La commune de Locquignol, dans le Nord, faisant partie de la communauté de communes du pays de Mormal.
© Raimond Spekking/Elke Wetzig - CC BY-SA 4.0

Communautés urbaines, d’agglomération, de communes et métropoles... L'intercommunalité regroupe différentes formes de coopération entre les communes. Son évolution au cours des 30 dernières années est l'objet du deuxième fascicule du rapport sur la situation financière des collectivités territoriales, remis le 26 octobre 2022. Ses conclusions se fondent sur les comptes de gestion des communes et établissements publics de coopération intercommunale (EPCI) et les rapports des chambres régionales des comptes.

Le document examine aussi les perspectives d’évolution en 2022 des finances locales dans la continuité du premier fascicule de juillet 2022 sur la situation financière des collectivités en 2021. La Cour souligne l'incertitude qui pèse sur le budget des collectivités, en raison de l'inflation et de la hausse du coût de l'énergie. Le 12 octobre 2022, un rapport de la Cour des comptes sur le financement des collectivités territoriales pointait d'ailleurs un système de financement "à bout de souffle" et "peu compréhensible".

Les apports positifs de l'intercommunalité

La coopération entre les communes a répondu aux principaux objectifs prévus par la loi, selon le rapport de la Cour des comptes, c'est-à-dire :

  • compenser l'émiettement communal (multiplication de petites communes) ;
  • renforcer l'aménagement du territoire et la solidarité territoriale ;
  • mieux exercer les compétences.

Elle souligne le rôle "majeur" des EPCI dans le développement des territoires, notamment avec les schémas départementaux de coopération intercommunale (SDCI) qui définissent et planifient les actions en matière de transports, d'urbanisme, notamment. La Cour relève leur "créativité" en matière de gouvernance (lors de l'élargissement complexe de leurs périmètres de compétences qui a augmenté le nombre d'élus).

Les services aux usagers des territoires se sont développés (transfert de compétences au "bloc communal"), bien que l'évaluation soit difficile à mesurer (manque d'indicateurs).

Toutefois, pour la Cour des comptes, l'intercommunalité présente des limites et doit clarifier sa place dans l'organisation territoriale.

Le renforcement de la place des EPCI

Démobilisation des instances, compensations financières insuffisantes, dispositifs de solidarité financière mal employés... le rapport pointe un fonctionnement "complexe" et "peu lisible" du processus de décision et de la répartition des ressources.
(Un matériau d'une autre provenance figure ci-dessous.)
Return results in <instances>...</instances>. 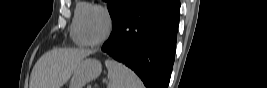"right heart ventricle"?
<instances>
[{
  "mask_svg": "<svg viewBox=\"0 0 267 88\" xmlns=\"http://www.w3.org/2000/svg\"><path fill=\"white\" fill-rule=\"evenodd\" d=\"M93 4L84 1H76L74 6L73 17L70 24V36L73 42L79 46H86L79 33V23L83 12L91 7Z\"/></svg>",
  "mask_w": 267,
  "mask_h": 88,
  "instance_id": "1",
  "label": "right heart ventricle"
}]
</instances>
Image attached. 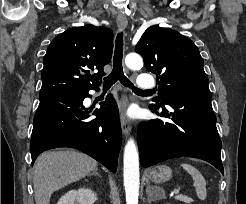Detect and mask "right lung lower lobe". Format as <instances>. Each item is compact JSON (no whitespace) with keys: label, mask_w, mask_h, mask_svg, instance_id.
<instances>
[{"label":"right lung lower lobe","mask_w":246,"mask_h":204,"mask_svg":"<svg viewBox=\"0 0 246 204\" xmlns=\"http://www.w3.org/2000/svg\"><path fill=\"white\" fill-rule=\"evenodd\" d=\"M90 89H97L90 88ZM86 90H64L40 96L33 120L30 142L32 164L43 151L71 147L93 157L112 172H116L121 146V127L118 107L109 95L90 120L89 111L82 105Z\"/></svg>","instance_id":"1"}]
</instances>
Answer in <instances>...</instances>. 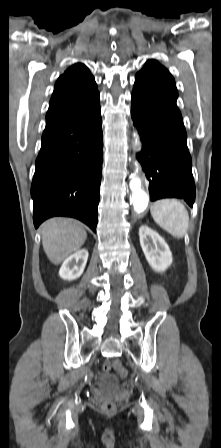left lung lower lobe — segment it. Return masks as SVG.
Segmentation results:
<instances>
[{"mask_svg": "<svg viewBox=\"0 0 221 448\" xmlns=\"http://www.w3.org/2000/svg\"><path fill=\"white\" fill-rule=\"evenodd\" d=\"M131 107L142 141L137 159L149 181L150 200L182 198L192 207L195 200L192 160L178 107L136 87Z\"/></svg>", "mask_w": 221, "mask_h": 448, "instance_id": "1", "label": "left lung lower lobe"}]
</instances>
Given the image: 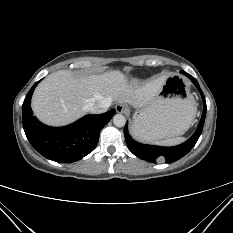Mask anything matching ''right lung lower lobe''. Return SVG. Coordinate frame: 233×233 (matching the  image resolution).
<instances>
[{"label": "right lung lower lobe", "mask_w": 233, "mask_h": 233, "mask_svg": "<svg viewBox=\"0 0 233 233\" xmlns=\"http://www.w3.org/2000/svg\"><path fill=\"white\" fill-rule=\"evenodd\" d=\"M37 84L30 89L22 105L23 128L31 145L44 157L59 163H72L88 155L96 147L100 131L116 111L86 115L63 127L44 125L33 116L30 107Z\"/></svg>", "instance_id": "98d812e1"}]
</instances>
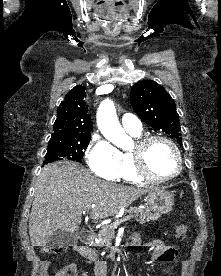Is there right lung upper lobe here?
Listing matches in <instances>:
<instances>
[{"label":"right lung upper lobe","instance_id":"cb5924a9","mask_svg":"<svg viewBox=\"0 0 221 276\" xmlns=\"http://www.w3.org/2000/svg\"><path fill=\"white\" fill-rule=\"evenodd\" d=\"M85 87L75 86L69 91L57 109V119L51 139L90 136L93 128L88 108L84 101Z\"/></svg>","mask_w":221,"mask_h":276}]
</instances>
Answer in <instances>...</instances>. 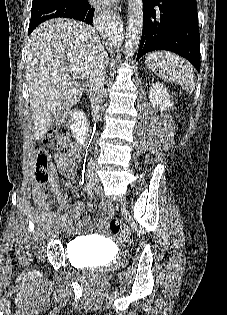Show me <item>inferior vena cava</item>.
I'll list each match as a JSON object with an SVG mask.
<instances>
[{
  "label": "inferior vena cava",
  "instance_id": "1",
  "mask_svg": "<svg viewBox=\"0 0 227 315\" xmlns=\"http://www.w3.org/2000/svg\"><path fill=\"white\" fill-rule=\"evenodd\" d=\"M99 48V54L93 62V67L89 80V99L94 113V118L99 117V111L102 104L104 91V84L106 79V60L107 56L105 51Z\"/></svg>",
  "mask_w": 227,
  "mask_h": 315
}]
</instances>
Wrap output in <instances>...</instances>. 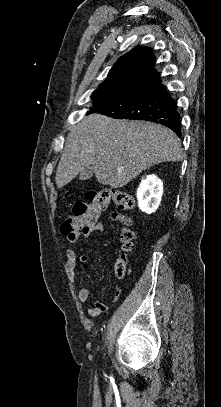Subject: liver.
<instances>
[{"mask_svg":"<svg viewBox=\"0 0 221 407\" xmlns=\"http://www.w3.org/2000/svg\"><path fill=\"white\" fill-rule=\"evenodd\" d=\"M182 158L181 141L167 127L95 113L72 127L55 181L62 188L89 169L98 183L121 188L153 165Z\"/></svg>","mask_w":221,"mask_h":407,"instance_id":"liver-1","label":"liver"}]
</instances>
La Cour propose de renforcer la place de l'EPCI à fiscalité propre (disposant de recettes fiscales directes), pour en faire une véritable "locomotive du bloc communal" et "l'interlocuteur privilégié des autres niveaux". Rendre obligatoire l'élaboration d'un projet de territoire (feuille de route de l'intercommunalité sur un ou plusieurs domaines) par les EPCI permettrait aux 1 254 établissements publics de donner plus de cohérence et de lisibilité à leurs actions, selon le rapport.

La Cour préconise aussi, par exemple, de généraliser les plans pluriannuels d’investissements (PPI), de verser la dotation globale de fonctionnement uniquement aux EPCI et de rendre systématiques les conventions de partage du produit de la fiscalité foncière entre les intercommunalités et leurs communes membres.